Perhaps the most effective element within this book's 200-some pages is the present state of the world itself. While there isn't a definitely given time in which Wasteland Blues takes place, there are casual references to the last World War taking place during 2085, or nearly a century ago. In that time, any recognizable traces of the world the reader knows are lost, ruined or misremembered, and that sense of chronological discombobulation is a difficult reality to face. What we know to be astronauts have become almost mythological moon men dwelling on the lunar surface, and our satellites are now likened to angels and "tin houses floating around in the sky." Having to face not only a mass extinction by way of radioactive fire but also a dissolution of the world in which the reader is safely encountering this post-apocalyptic world makes for uncomfortable reminders of one's mortality every time those sensitive spots are cruelly but effectively poked throughout the unfolding of this story.

The lack of a neatly wrapped ending would feel like a frustrating cop-out if weren't such a fitting continuation of the harrowing disorientation permeating through these pages.

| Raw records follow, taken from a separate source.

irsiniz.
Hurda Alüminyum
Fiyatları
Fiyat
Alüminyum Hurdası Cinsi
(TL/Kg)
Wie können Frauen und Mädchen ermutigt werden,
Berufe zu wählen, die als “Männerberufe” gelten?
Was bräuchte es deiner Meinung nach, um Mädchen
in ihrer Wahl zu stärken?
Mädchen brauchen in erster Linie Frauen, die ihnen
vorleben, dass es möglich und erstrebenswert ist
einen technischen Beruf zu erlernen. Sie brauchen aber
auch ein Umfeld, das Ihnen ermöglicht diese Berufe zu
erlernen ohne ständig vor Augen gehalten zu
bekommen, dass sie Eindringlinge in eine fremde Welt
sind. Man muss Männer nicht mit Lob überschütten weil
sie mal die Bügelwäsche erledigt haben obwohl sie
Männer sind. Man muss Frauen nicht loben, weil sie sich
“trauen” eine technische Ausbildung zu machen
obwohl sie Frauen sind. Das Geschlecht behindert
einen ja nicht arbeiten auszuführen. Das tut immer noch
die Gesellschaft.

As Leggy ruminates toward the end of the novel, "(w)e're all heroes of our own stories... and heroes are supposed to live happily ever after, at least in the story books. But the Wasteland keeps its own book, and writes its own ending." This story, in keeping with the uncertainty of a world ambling toward some hopeful rebirth, deserves more than a forced conclusion tacked on for the sake of a "real" ending, as if there's anything the Wasteland teaches those who dare to traverse it, it's that endings are sudden, messy things that come of their own accord and that closure is a promise no man has a right to demand.

1 comment:

  1. Post-apocalyptic writing IS a strange beast. I remember really liking Octavia Butler's Parable of the Sower. I'm not keep on religious texts, but it had a sense of faith that moved these characters along. The book doesn't even really tell if there WAS a full-on apocalypse, but it seems like it, since humanity has degraded so much.

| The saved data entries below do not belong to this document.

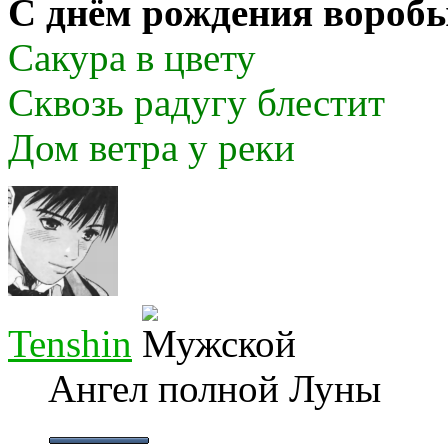
С днём рождения вороб
Сакура в цвету
Сквозь радугу блестит
Дом ветра у реки
Tenshin
Ангел полной Луны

    I saw The Road recently and wanted so badly for the father and his son to stop walking, eat a bottle of pills, and stop. I just didn't see the love between them like I wanted to--possibly because things were so bad. Then again, I haven't read the book.

    I'm also reminded of the movie 28 Days Later in which Jim's parents DO swallow a bottle of pills before they are killed by or turned into the infected. The other characters tell him that he's lucky because they didn't have to see the end of destruction or watch his parents change.

    Just yesterday I posted a review of Lucy Corin's One-Hundred Apocalypses and Other Apocalypses in which she looks at the way people react to or think about the possibility of an apocalypse. That is told in 100 flash fiction pieces. Here's the link! http://grabthelapels.weebly.com/1/post/2014/04/100-apocalypses-by-lucy-corin.html

    So, I do think there are a variety of approaches to post-apocalyptic landscapes and characters, but I also think an awful lot of writers and movies rely on what is basically a rehashing of Road Warrior. I don't need to see that again!